When traders use butterfly on AVGX

Butterflies on AVGX are pinning bets - traders use them when they expect AVGX to settle near a specific level at expiration (often the prior close, a round number, or the max-pain strike) and want defined-risk exposure to that outcome.

AVGX thesis for this butterfly

The market-implied 1-standard-deviation range for AVGX extends from approximately $43.97 on the downside to $83.57 on the upside. A AVGX long call butterfly is a pinning play: it pays maximum at the middle strike if AVGX settles there at expiration, with the wing legs capping both the cost and the maximum loss to the net debit. Current AVGX IV rank near 54.75% is mid-range against its 1-year distribution, so the IV signal is neutral; the butterfly thesis on AVGX should anchor more to the directional view and the expected-move geometry. As a Financial Services name, AVGX options can move on sector-level news flow (peer earnings, regulatory updates, industry-specific macro data) in addition to AVGX-specific events.

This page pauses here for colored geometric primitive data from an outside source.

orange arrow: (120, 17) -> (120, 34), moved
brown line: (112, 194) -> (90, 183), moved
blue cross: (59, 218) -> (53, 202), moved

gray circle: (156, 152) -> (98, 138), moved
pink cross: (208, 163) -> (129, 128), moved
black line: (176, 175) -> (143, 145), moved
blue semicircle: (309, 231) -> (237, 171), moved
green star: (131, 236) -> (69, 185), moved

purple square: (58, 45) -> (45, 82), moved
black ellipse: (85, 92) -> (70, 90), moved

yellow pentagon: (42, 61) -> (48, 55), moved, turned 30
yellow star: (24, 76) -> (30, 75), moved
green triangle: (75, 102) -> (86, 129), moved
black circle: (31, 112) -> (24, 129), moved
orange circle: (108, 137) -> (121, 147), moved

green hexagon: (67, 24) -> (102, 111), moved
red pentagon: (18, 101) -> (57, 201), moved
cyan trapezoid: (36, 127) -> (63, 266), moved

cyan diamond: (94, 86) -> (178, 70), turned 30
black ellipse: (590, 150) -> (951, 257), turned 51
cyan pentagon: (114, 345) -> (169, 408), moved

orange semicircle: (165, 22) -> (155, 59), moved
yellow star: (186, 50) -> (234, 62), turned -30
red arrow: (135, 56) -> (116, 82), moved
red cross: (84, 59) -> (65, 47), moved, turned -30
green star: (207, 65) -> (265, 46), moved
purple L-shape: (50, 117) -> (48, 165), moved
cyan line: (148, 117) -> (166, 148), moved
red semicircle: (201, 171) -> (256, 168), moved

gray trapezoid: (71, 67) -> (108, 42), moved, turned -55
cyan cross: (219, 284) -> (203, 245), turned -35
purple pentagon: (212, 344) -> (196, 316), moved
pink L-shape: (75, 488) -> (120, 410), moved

AVGX butterfly positions are structurally neutral / pin (limited-risk, limited-reward); the modeled P&L assumes European-style exercise at expiration and ignores early assignment, transaction costs, dividends paid before expiry on the stock leg (when present), and the bid-ask spread on the listed chain. AVGX positions also carry Financial Services sector concentration risk; news flow inside the sector (peer earnings, regulatory shifts, supply-chain headlines) can move AVGX alongside the broader basket even when AVGX-specific fundamentals are unchanged. Always rebuild the position from current AVGX chain quotes before placing a trade.

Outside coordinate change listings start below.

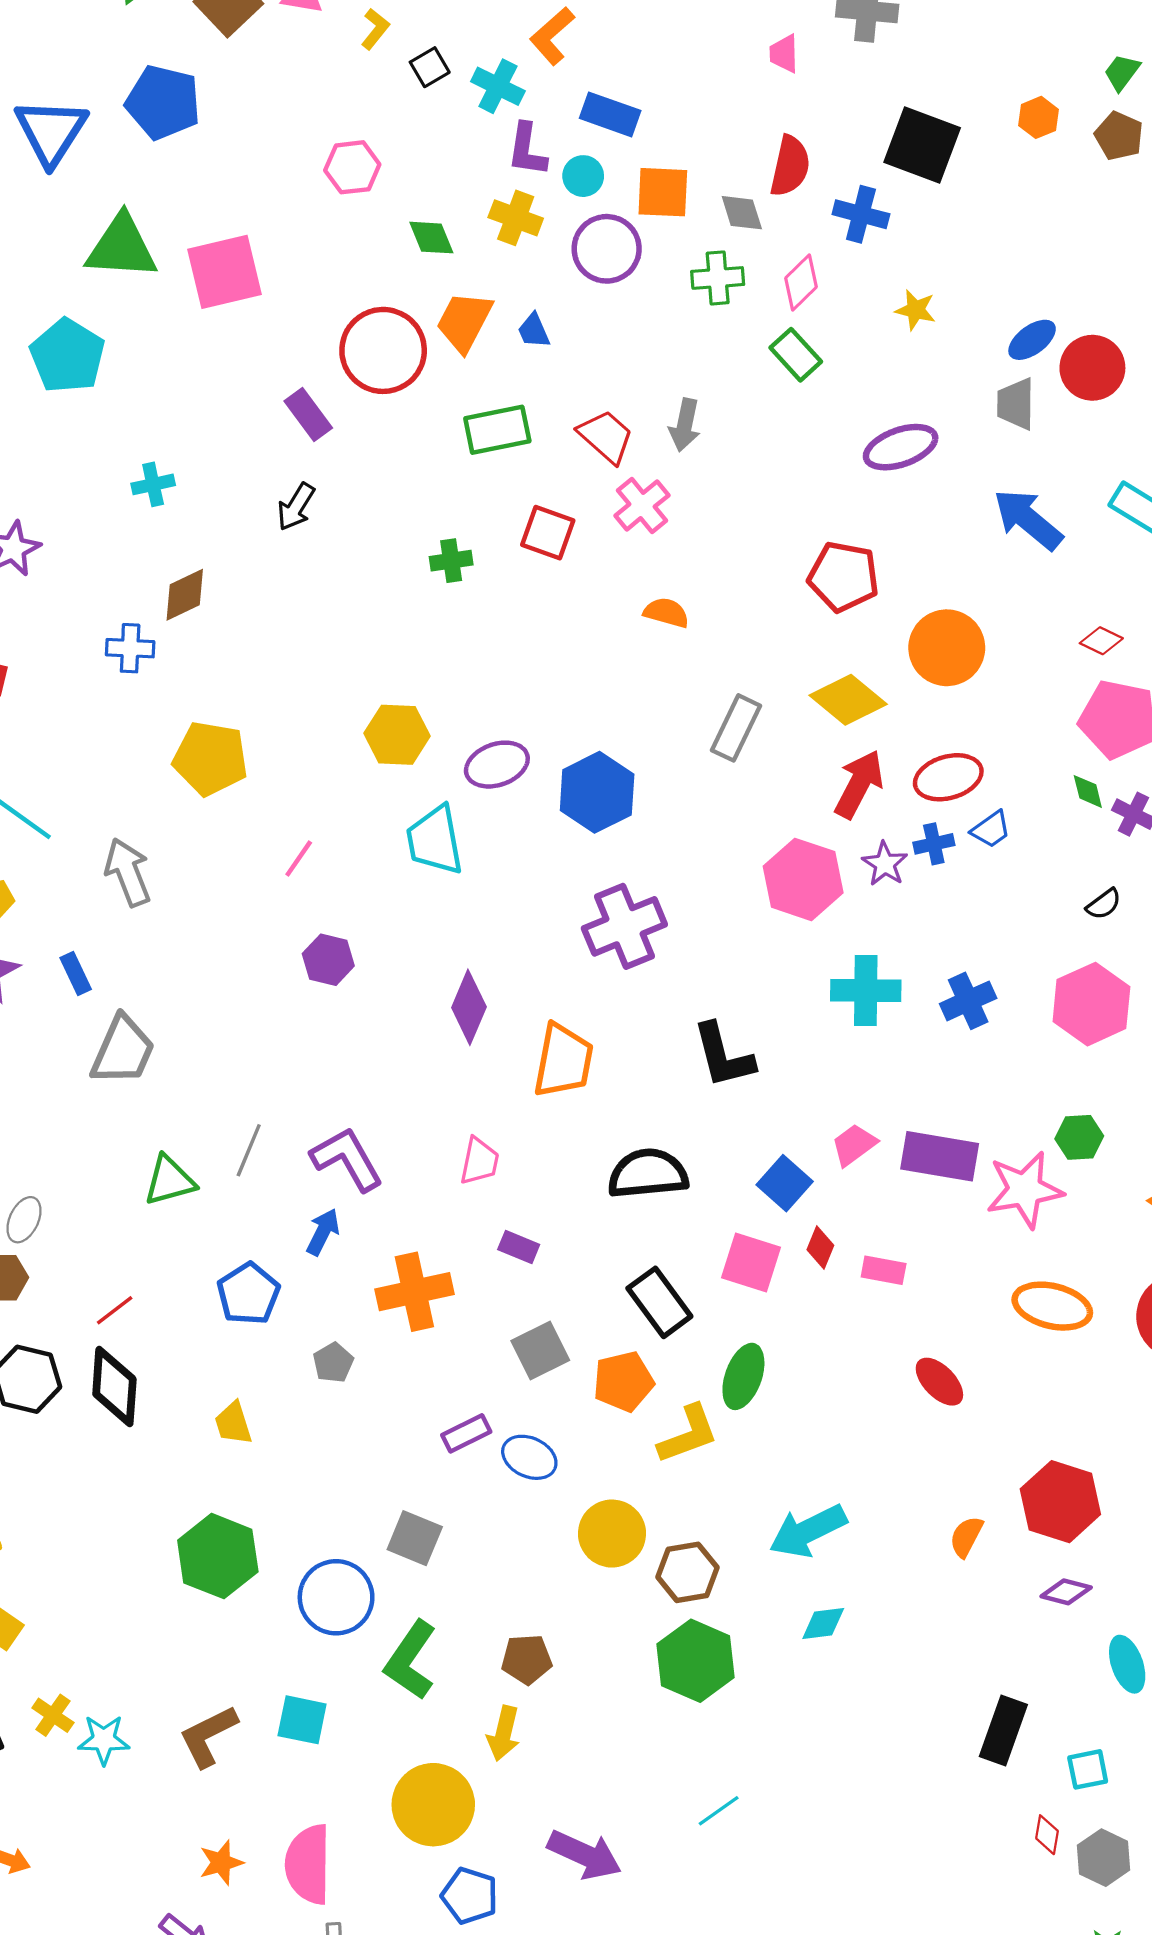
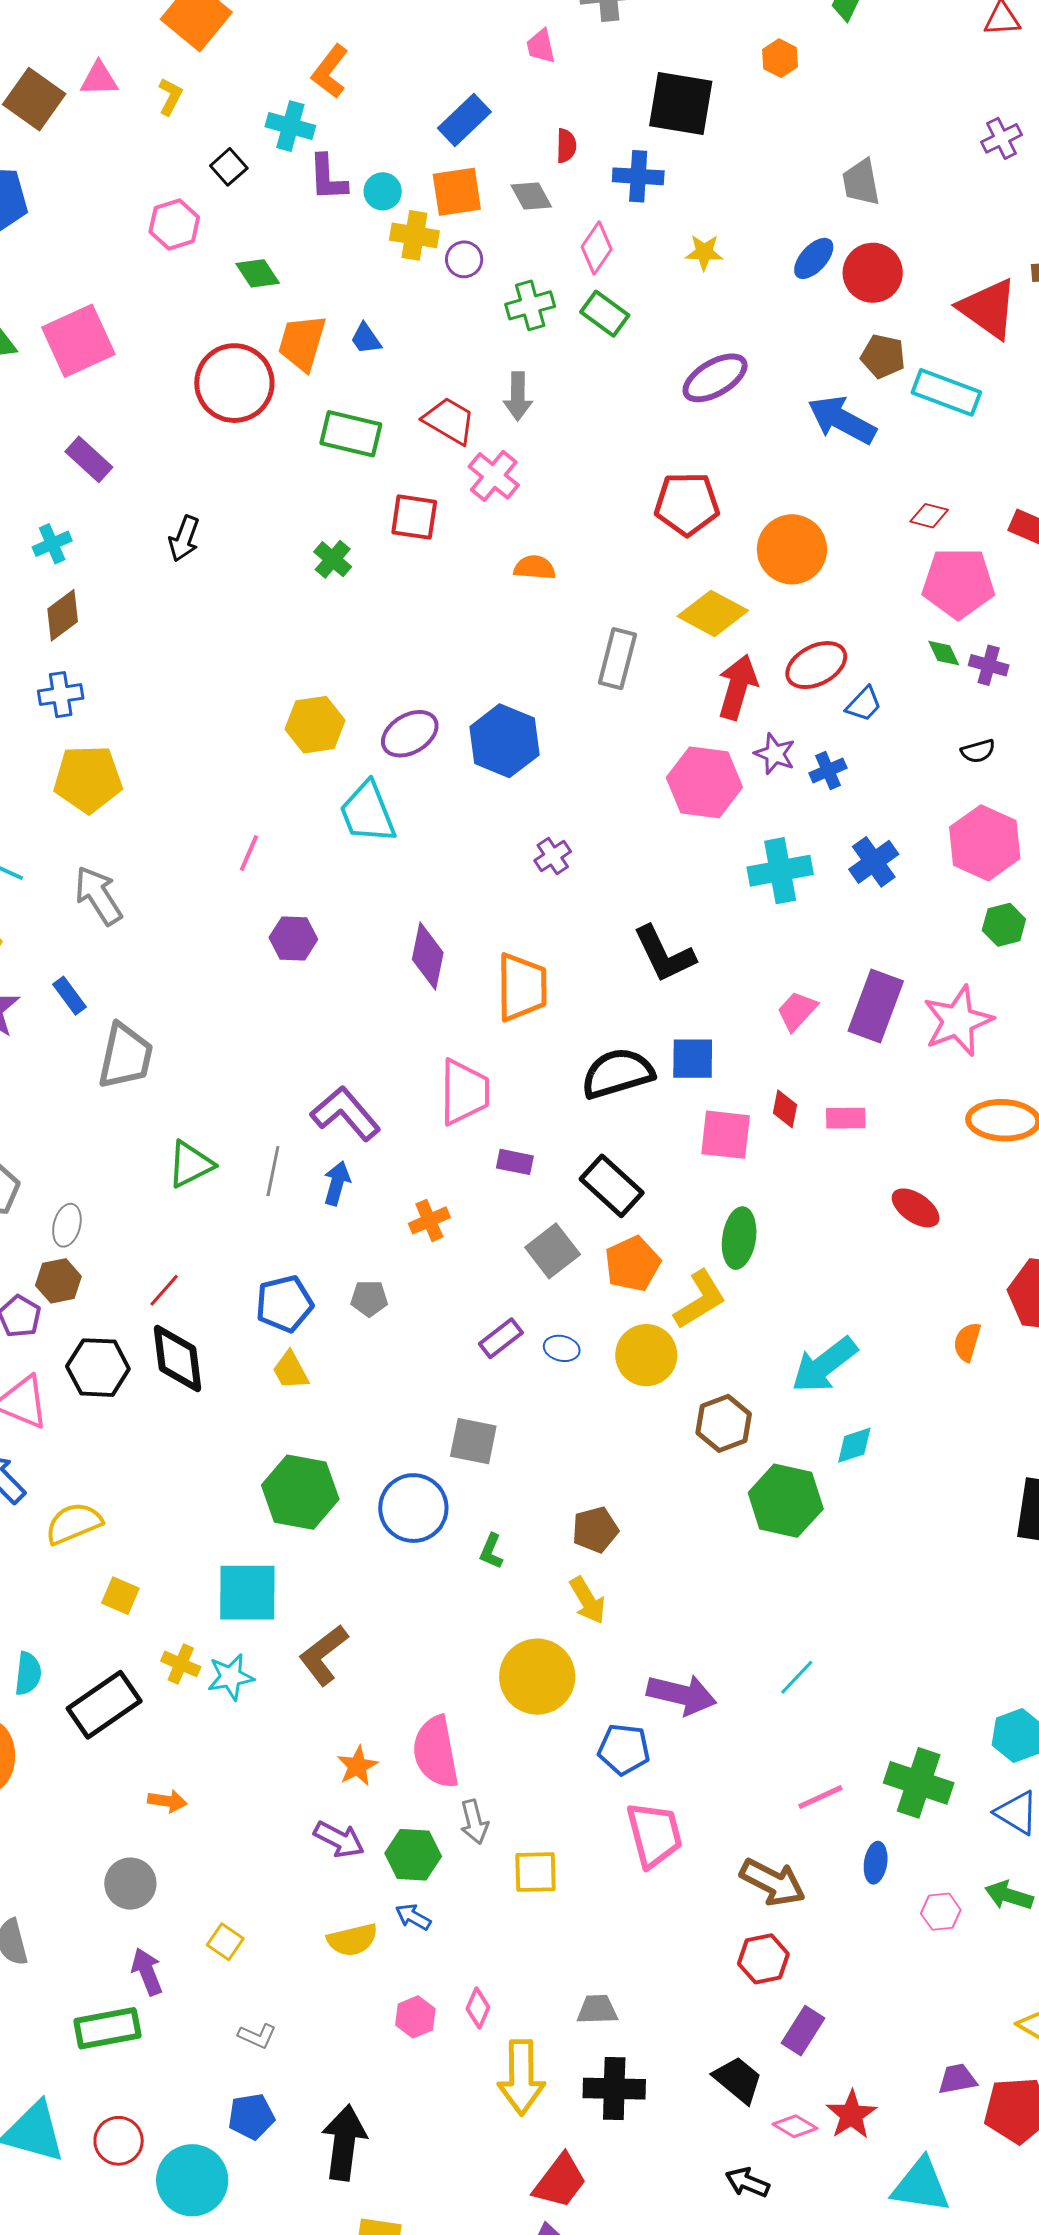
black square: (430, 67) -> (229, 167), moved
blue rectangle: (610, 114) -> (464, 120), moved, turned -52
brown pentagon: (1119, 136) -> (883, 356), moved
red semicircle: (790, 166) -> (566, 146), size x0.6
yellow cross: (516, 218) -> (414, 235), moved
purple circle: (607, 249) -> (464, 259), moved, size x0.6
green cross: (718, 278) -> (530, 305), moved
gray trapezoid: (1016, 404) -> (861, 182), moved
purple rectangle: (308, 415) -> (89, 459), moved
green rectangle: (497, 430) -> (351, 434), turned 36
green cross: (451, 561) -> (333, 559), turned -30
brown diamond: (185, 595) -> (63, 615), moved
yellow pentagon: (210, 758) -> (88, 779), moved
blue cross: (934, 844) -> (828, 771), moved
black semicircle: (1104, 904) -> (978, 751), turned 32
purple cross: (624, 926) -> (553, 856), size x0.5
green hexagon: (1079, 1137) -> (1004, 925), moved
gray line: (249, 1150) -> (273, 1171), moved
purple rectangle: (940, 1156) -> (876, 1006), turned -68
pink trapezoid: (479, 1161) -> (464, 1092), size x1.5
blue square: (785, 1183) -> (693, 1059), moved, turned -30
orange cross: (414, 1292) -> (429, 1220), size x0.6
blue pentagon: (248, 1294) -> (284, 1304), moved, turned 30
black rectangle: (659, 1302) -> (612, 1186), moved
gray pentagon: (333, 1363) -> (369, 1298), turned -30
blue ellipse: (529, 1457) -> (562, 1348), size x0.7
yellow circle: (612, 1534) -> (646, 1355), moved
green L-shape: (411, 1660) -> (491, 1551), size x0.5
green hexagon: (696, 1661) -> (786, 1501), moved
cyan square: (302, 1720) -> (247, 1593), moved, size x1.4
yellow arrow: (504, 1733) -> (588, 1600), turned -33
cyan line: (719, 1811) -> (797, 1677), moved
blue pentagon: (470, 1896) -> (624, 1749), moved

Frequently asked questions

What is a butterfly on AVGX?
A butterfly on AVGX is the butterfly strategy applied to AVGX (etf). The strategy is structurally neutral / pin (limited-risk, limited-reward): A long call butterfly buys one lower-strike call, sells two ATM calls, and buys one higher-strike call, paying a small net debit for a defined-risk position that maxes out if the underlying pins the middle strike at expiration. With AVGX etf trading near $63.77, the strikes shown on this page are snapped to the nearest listed AVGX chain strike and the premiums come straight from the end-of-day bid/ask midpoint.
How are AVGX butterfly max profit and max loss calculated?
Max profit equals the wing width minus net debit times 100 (reached when the underlying pins the middle strike); max loss equals the net debit times 100. Two breakevens at lower-wing plus debit and upper-wing minus debit. For the AVGX butterfly priced from the end-of-day chain at a 30-day expiry (ATM IV 108.30%), the computed maximum profit is $280.46 per contract and the computed maximum loss is -$10.00 per contract. Live intraday quotes will differ as the chain moves through the trading session.
What is the breakeven for a AVGX butterfly?
The breakeven for the AVGX butterfly priced on this page is roughly $61.01 and $67.11 at expiration, derived from end-of-day chain premiums. Breakeven is the underlying price at which the strategy's P&L crosses zero ignoring transaction costs and assignment risk. The current AVGX market-implied 1-standard-deviation expected move is approximately 31.05%; if the move sits well outside the breakeven distance, the structure's risk-reward becomes correspondingly tighter.
When should you consider a butterfly on AVGX?
Butterflies on AVGX are pinning bets - traders use them when they expect AVGX to settle near a specific level at expiration (often the prior close, a round number, or the max-pain strike) and want defined-risk exposure to that outcome.
How does current AVGX implied volatility affect this butterfly?
AVGX ATM IV is at 108.30% with IV rank near 54.75%, which is mid-range against its 1-year history. Strategy selection depends more on directional thesis and expected move than on a strong IV signal.